## Exercise
Please transcribe the entries below exactly and leave out every picture.
******
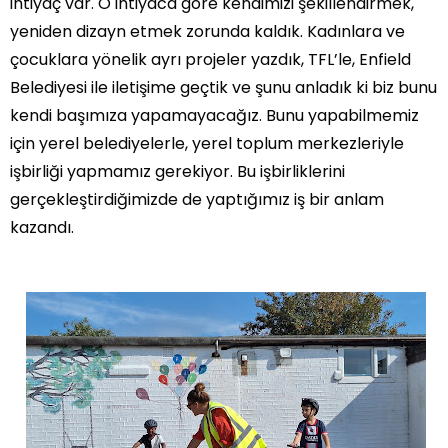
ihtiyaç var. O ihtiyaca göre kendimizi şekillendirmek,
yeniden dizayn etmek zorunda kaldık. Kadınlara ve
çocuklara yönelik ayrı projeler yazdık, TFL’le, Enfield
Belediyesi ile iletişime geçtik ve şunu anladık ki biz bunu
kendi başımıza yapamayacağız. Bunu yapabilmemiz
için yerel belediyelerle, yerel toplum merkezleriyle
işbirliği yapmamız gerekiyor. Bu işbirliklerini
gerçekleştirdiğimizde de yaptığımız iş bir anlam
kazandı.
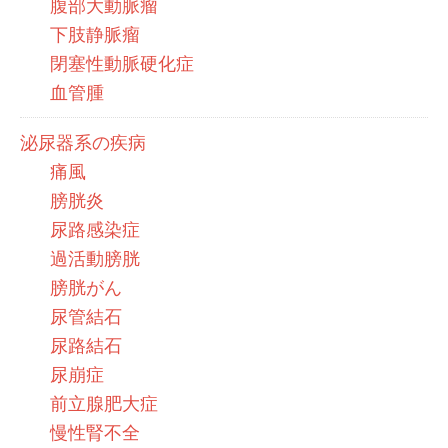
腹部大動脈瘤
下肢静脈瘤
閉塞性動脈硬化症
血管腫
泌尿器系の疾病
痛風
膀胱炎
尿路感染症
過活動膀胱
膀胱がん
尿管結石
尿路結石
尿崩症
前立腺肥大症
慢性腎不全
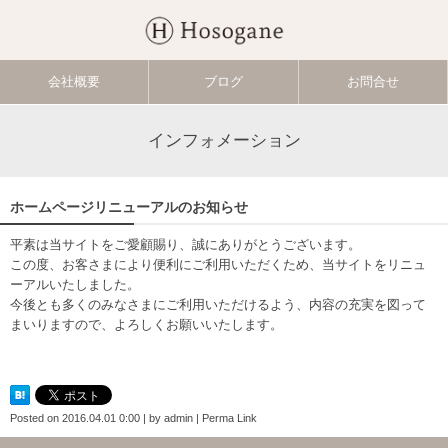
会社概要
ブログ
お問合せ
インフォメーション
ホームページリニューアルのお知らせ
平素は当サイトをご愛顧賜り、誠にありがとうございます。
この度、お客さまにより便利にご利用いただくため、当サイトをリニュ
ーアルいたしました。
今後とも多くのみなさまにご利用いただけるよう、内容の充実を図って
まいりますので、よろしくお願いいたします。
Posted on
2016.04.01 0:00
|
by
admin
|
Perma Link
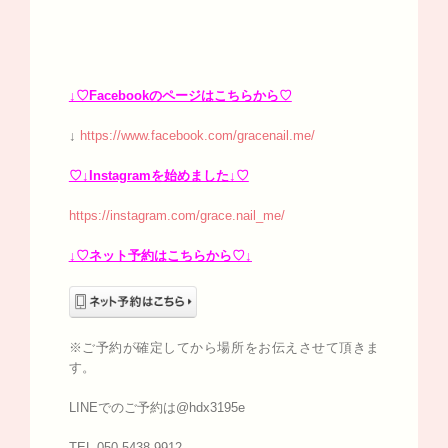
↓♡Facebookのページはこちらから♡
↓
https://www.facebook.com/gracenail.me/
♡↓Instagramを始めました↓♡
https://instagram.com/grace.nail_me/
↓♡ネット予約はこちらから♡↓
※ご予約が確定してから場所をお伝えさせて頂きま
す。
LINEでのご予約は@hdx3195e
TEL 050-5438-9912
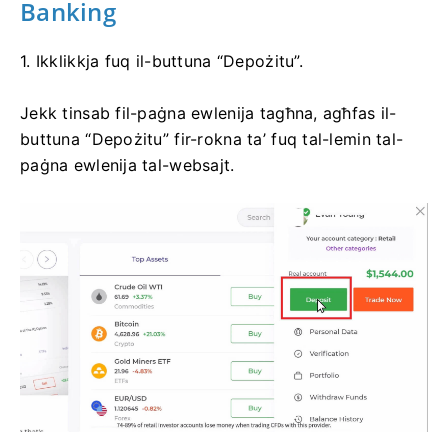
Banking
1. Ikklikkja fuq il-buttuna “Depożitu”.
Jekk tinsab fil-paġna ewlenija tagħna, agħfas il-
buttuna “Depożitu” fir-rokna ta’ fuq tal-lemin tal-
paġna ewlenija tal-websajt.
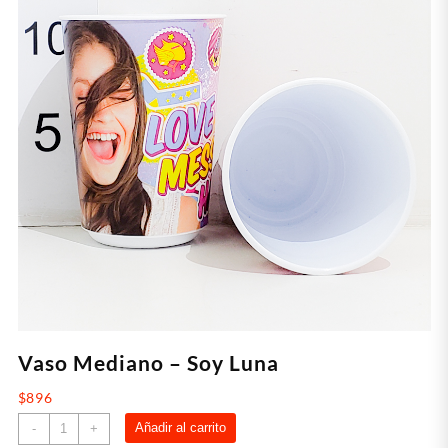
Vaso Mediano – Soy Luna
$
896
Vaso
Añadir al carrito
-
+
Mediano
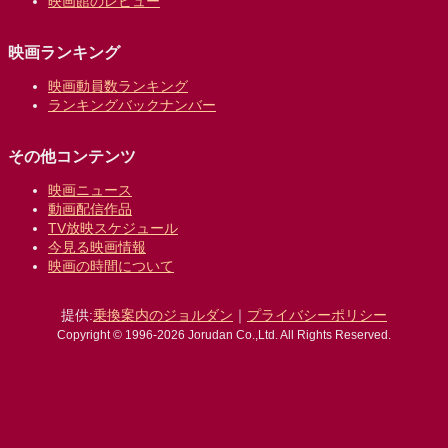
映画館のレビュー
映画ランキング
映画動員数ランキング
ランキングバックナンバー
その他コンテンツ
映画ニュース
動画配信作品
TV放映スケジュール
今見る映画情報
映画の時間について
提供:
乗換案内のジョルダン
｜
プライバシーポリシー
Copyright © 1996-2026 Jorudan Co.,Ltd. All Rights Reserved.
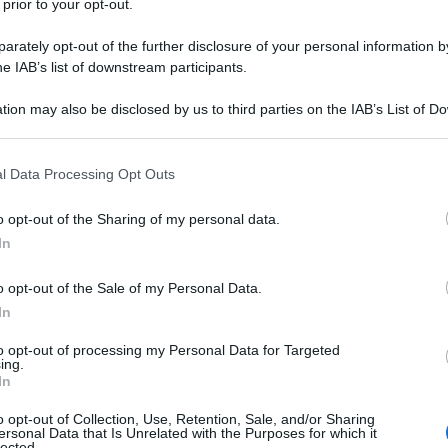
 prior to your opt-out.
rately opt-out of the further disclosure of your personal information by
he IAB’s list of downstream participants.
ESTRADIOLO
tion may also be disclosed by us to third parties on the IAB’s List of 
Descrizione tipo ricetta:
RR – RIPETIBILE
 that may further disclose it to other third parties.
10V IN 6MESI
 that this website/app uses one or more Google services and may gath
l Data Processing Opt Outs
Forma farmaceutica:
COMPRESSE
including but not limited to your visit or usage behaviour. You may click 
RIVESTITE
 to Google and its third-party tags to use your data for below specifi
o opt-out of the Sharing of my personal data.
ogle consent section.
In
o opt-out of the Sale of my Personal Data.
scrivere Kilmer deve prendere in considerazione i
na, in particolare quelli relativi alle tromboembolie
In
di TEV associato a Kilmer e quello associato ad altri
to opt-out of processing my Personal Data for Targeted
ing.
In
o opt-out of Collection, Use, Retention, Sale, and/or Sharing
ersonal Data that Is Unrelated with the Purposes for which it
lected.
******
## Solution to this problem
ihtiyaç var. O ihtiyaca göre kendimizi şekillendirmek,
yeniden dizayn etmek zorunda kaldık. Kadınlara ve
çocuklara yönelik ayrı projeler yazdık, TFL’le, Enfield
Belediyesi ile iletişime geçtik ve şunu anladık ki biz bunu
kendi başımıza yapamayacağız. Bunu yapabilmemiz
için yerel belediyelerle, yerel toplum merkezleriyle
işbirliği yapmamız gerekiyor. Bu işbirliklerini
gerçekleştirdiğimizde de yaptığımız iş bir anlam
kazandı.
腹部大動脈瘤
下肢静脈瘤
閉塞性動脈硬化症
血管腫
泌尿器系の疾病
痛風
膀胱炎
尿路感染症
過活動膀胱
膀胱がん
尿管結石
尿路結石
尿崩症
前立腺肥大症
慢性腎不全
会社概要
ブログ
お問合せ
インフォメーション
ホームページリニューアルのお知らせ
平素は当サイトをご愛顧賜り、誠にありがとうございます。
この度、お客さまにより便利にご利用いただくため、当サイトをリニュ
ーアルいたしました。
今後とも多くのみなさまにご利用いただけるよう、内容の充実を図って
まいりますので、よろしくお願いいたします。
Posted on
2016.04.01 0:00
|
by
admin
|
Perma Link
↓♡Facebookのページはこちらから♡
↓
https://www.facebook.com/gracenail.me/
♡↓Instagramを始めました↓♡
https://instagram.com/grace.nail_me/
↓♡ネット予約はこちらから♡↓
※ご予約が確定してから場所をお伝えさせて頂きま
す。
LINEでのご予約は@hdx3195e
TEL 050-5438-9912
Banking
1. Ikklikkja fuq il-buttuna “Depożitu”.
Jekk tinsab fil-paġna ewlenija tagħna, agħfas il-
buttuna “Depożitu” fir-rokna ta’ fuq tal-lemin tal-
paġna ewlenija tal-websajt.
Vaso Mediano – Soy Luna
$
896
Vaso
Añadir al carrito
-
+
Mediano
映画館のレビュー
映画ランキング
映画動員数ランキング
ランキングバックナンバー
その他コンテンツ
映画ニュース
動画配信作品
TV放映スケジュール
今見る映画情報
映画の時間について
提供:
乗換案内のジョルダン
｜
プライバシーポリシー
Copyright © 1996-2026 Jorudan Co.,Ltd. All Rights Reserved.
 prior to your opt-out.
rately opt-out of the further disclosure of your personal information by
he IAB’s list of downstream participants.
ESTRADIOLO
tion may also be disclosed by us to third parties on the IAB’s List of 
Descrizione tipo ricetta:
RR – RIPETIBILE
 that may further disclose it to other third parties.
10V IN 6MESI
 that this website/app uses one or more Google services and may gath
l Data Processing Opt Outs
Forma farmaceutica:
COMPRESSE
including but not limited to your visit or usage behaviour. You may click 
RIVESTITE
 to Google and its third-party tags to use your data for below specifi
o opt-out of the Sharing of my personal data.
ogle consent section.
In
o opt-out of the Sale of my Personal Data.
scrivere Kilmer deve prendere in considerazione i
na, in particolare quelli relativi alle tromboembolie
In
di TEV associato a Kilmer e quello associato ad altri
to opt-out of processing my Personal Data for Targeted
ing.
In
o opt-out of Collection, Use, Retention, Sale, and/or Sharing
ersonal Data that Is Unrelated with the Purposes for which it
lected.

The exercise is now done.